Dietary supplements designed to slow AMD progression include:
- vitamin C and vitamin E, which act by slowing ageing processes and cellular degeneration caused by the production of free radicals.
- zinc, involved in many enzymatic activities, localised at retinal level.
- copper, an essential oligoelement for the activity of numerous enzymes, which always complements zinc intake.
- lutein and zeaxanthin, carotenoids that accumulate in the central part of the retina (the macula lutea), forming the macular pigment, an important eye protective shield.
- astaxanthin, the most powerful antioxidant present in nature provided also with anti-inflammatory and antiangiogenic properties.
- ω -3 fatty acids, called "essential" because they cannot be synthesised by the body, but must be taken as part of your diet. Major constituents of the outer membrane of photoreceptors, have anti-inflammatory and antiangiogenic activities.

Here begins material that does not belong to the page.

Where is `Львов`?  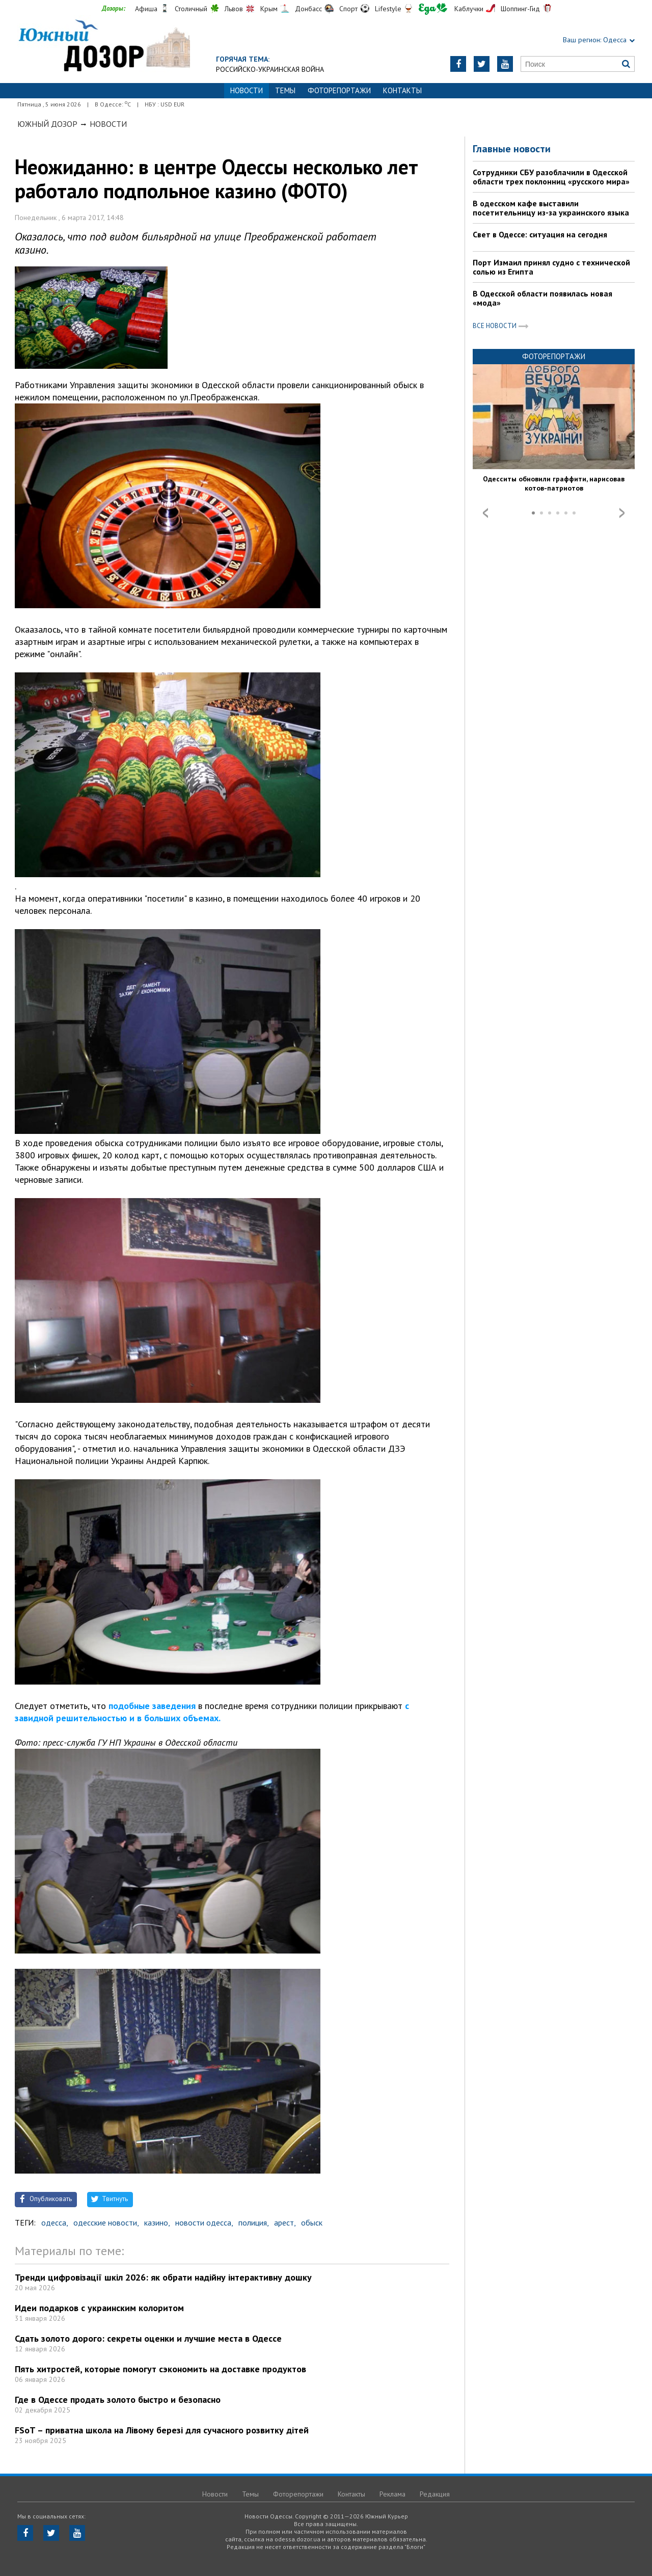 Львов is located at coordinates (234, 8).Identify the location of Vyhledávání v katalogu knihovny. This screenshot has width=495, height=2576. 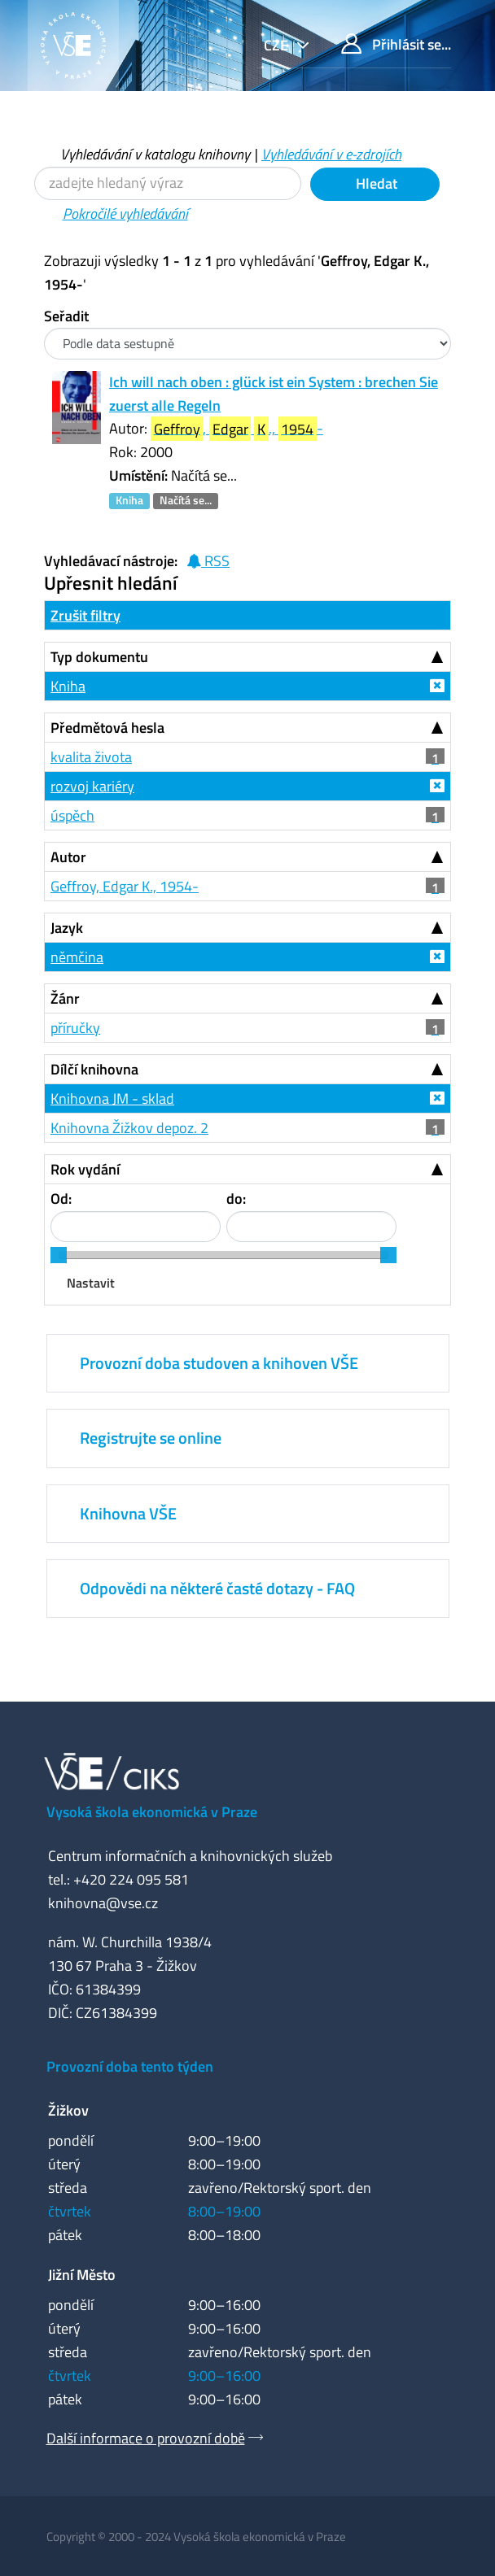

Several preclinical and clinical studies have demonstrated the protective effects of all of these components against the risk of AMD progression.
For the treatment of wet AMD (exudative) today there are numerous therapeutic options, from traditional ones, such as laser photocoagulation and Photodynamic therapy (PDT) to the latest antiangiogenic drug therapy. Laser photocoagulation consists of using a laser beam of particular strength to destroy abnormal blood vessels developed in the retina. In some cases it is possible to use Photodynamic therapy (PDT), which selectively destroys abnormal blood vessels through the intravenous injection of a photosensitive pharmacological substance which is activated by laser treatment.